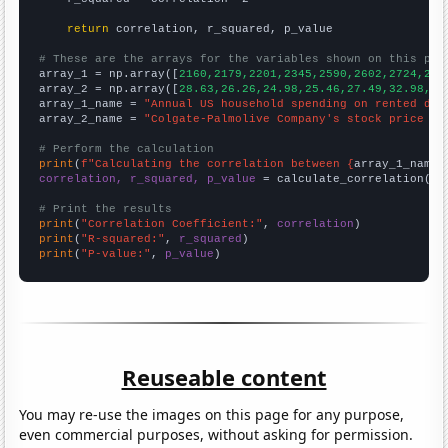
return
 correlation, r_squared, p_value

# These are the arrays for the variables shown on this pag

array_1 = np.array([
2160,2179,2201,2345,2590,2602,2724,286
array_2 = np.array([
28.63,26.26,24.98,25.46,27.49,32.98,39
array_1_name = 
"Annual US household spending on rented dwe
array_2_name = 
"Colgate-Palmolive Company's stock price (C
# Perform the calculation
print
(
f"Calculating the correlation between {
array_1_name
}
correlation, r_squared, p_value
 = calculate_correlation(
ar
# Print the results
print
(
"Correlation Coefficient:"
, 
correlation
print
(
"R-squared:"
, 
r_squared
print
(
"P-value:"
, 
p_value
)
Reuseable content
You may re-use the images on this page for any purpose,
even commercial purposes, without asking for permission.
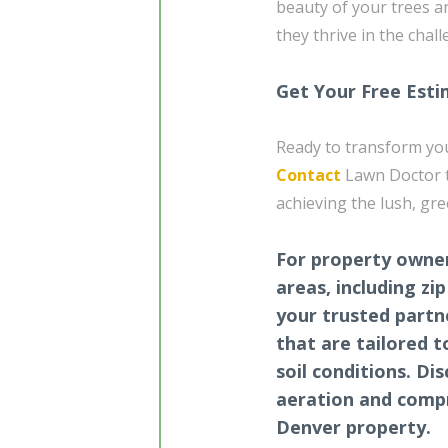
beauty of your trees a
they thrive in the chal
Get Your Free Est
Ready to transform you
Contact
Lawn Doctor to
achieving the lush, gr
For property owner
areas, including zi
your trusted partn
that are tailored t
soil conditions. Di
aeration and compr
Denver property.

--

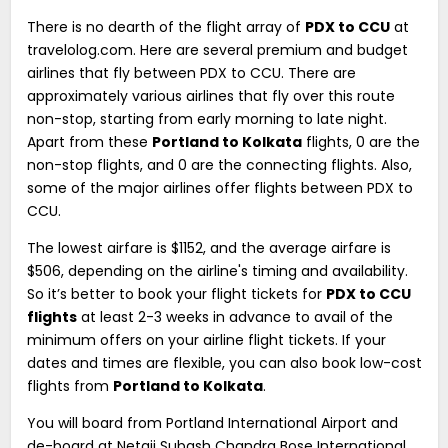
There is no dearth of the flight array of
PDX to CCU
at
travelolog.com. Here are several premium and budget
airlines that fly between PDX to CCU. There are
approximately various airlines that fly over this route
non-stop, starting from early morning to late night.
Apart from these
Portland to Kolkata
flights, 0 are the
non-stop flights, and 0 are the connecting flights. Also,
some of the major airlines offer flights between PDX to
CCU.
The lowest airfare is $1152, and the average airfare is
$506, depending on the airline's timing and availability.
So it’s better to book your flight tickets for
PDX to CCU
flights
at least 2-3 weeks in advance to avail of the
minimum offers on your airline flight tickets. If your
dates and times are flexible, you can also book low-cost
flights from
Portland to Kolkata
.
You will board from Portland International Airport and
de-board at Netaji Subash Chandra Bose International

→ **Aim of the exercise**
Line count for the word "International": give the number of lines in the entries above that contain it, and nothing more.

→ **Written answer**
2